Prove that the function $\frac{e^x-1-x}{x^2}$ is increasing. Prove that the function $$\frac{e^x-1-x}{x^2}$$ is increasing for all real values of $x$. 
It sounds elementary but in fact it is challenging. 
 A: On $(0,\infty)$, we may use Taylor expansion (just as noted in the comments).
We have:
$$f'(x) = \frac{e^x(x-2) + x +2}{x^3}$$
let's show that the numerator, which we'll call $g(x)$, is $\le 0$ for $x<0$. 
$$g'(x) = e^x(x-1) + 1$$
$$g''(x) = xe^x$$
Thus, $g'$ is decreasing on $(-\infty,0)$, and $\lim_{x\to -\infty}g'(x) = 1$ and $g(0) = 0$, so $g'(x) > 0$ on $(-\infty,0)$. Therefore $g$ is increasing on $(-\infty,0)$. But $\lim_{x\to -\infty} g(x) = -\infty$ and $g(0)= 0$, therefore $g(x) < 0$ on $(-\infty,0)$, and therefore $f'(x) > 0$ on $(-\infty,0)$.
A: Taking Mark's advice,
$$\frac{e^x-1-x}{x^2}=\frac12+\frac16x+\frac1{24}x^2+\dots$$
Studying monotonicity when $x>0$ is then trivial.  To tackle when $x<0$, notice that we get an alternating series with simple upper and lower bounds due to the absolute value of each term being monotone:
$$\frac12+\frac16x<\frac12+\frac16x+\frac1{24}x^2+\dots<\frac12$$
Or,
$$\sum_{n=0}^{2k-1}\frac1{(n+2)!}x^n<\sum_{n=0}^\infty\frac1{(n+2)!}x^n<\sum_{n=0}^{2k}\frac1{(n+2)!}x^n$$
From there, observe that for any $k$, these bounds are monotone as well as monotone wrt $k$ for large enough $k$, and so, by the squeeze theorem,  the function in interest is monotone when $x<0$
A: Let
$$ f(x)=\frac{e^x-1-x}{x^2} $$
and then
$$ f'(x)=\frac{e^x(x-2)+x+2}{x^2}. $$
Now we show that $f'(x)>0$ for $x<0$ or $g(x)=e^x(x-2)+x+2>0$ for $x<0$ and hence $f(x)$ is increasing for $x<0$. Note
$$ g'(x)=1+e^x(x-1)=e^x(e^{-x}+x-1)<0\text{ for }x<0$$
and hence $g(x)$ is decreasing.

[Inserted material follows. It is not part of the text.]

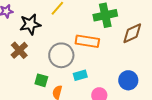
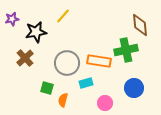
green cross: (105, 15) -> (126, 50), moved
brown diamond: (132, 33) -> (140, 25), moved, turned -70
orange rectangle: (87, 41) -> (99, 61), moved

Therefore for $x<0$, one has $g(x)>g(0)=0$.
A: One can prove the following generalization:

For all integers $k \ge 1$ is
$$ e^x - \left(1 + x + \cdots + \frac{x^{k-1}}{(k-1)!}\right) = x^k f_k(x) $$
where the function
$$ f_k(x) = \frac{1}{(k-1)!}\int_0^1 e^{xu} (1-u)^{k-1} \, du $$
is continuous and strictly increasing on $\Bbb R$.

This follows immediately from Taylor's theorem with the integral remainder:
$$
 e^x - \left(1 + x + \cdots + \frac{x^{k-1}}{(k-1)!}\right) = \int_0^x \frac{e^t}{(k-1)!}(x-t)^{k-1} \, dt \\
 = \frac{x^{k}}{(k-1)!} \int_0^1 e^{xu} (1-u)^{k-1} \, du \, ,
$$
where we have substituted $t = xu$ in the last step.
A: Express $f(x)= \frac{e^x-1-x}{x^2}$ as a triple integral
$$f(x)=\int_0^x \int_0^t \int_0^s \frac{ue^u}{t^3}dudsdt>0
$$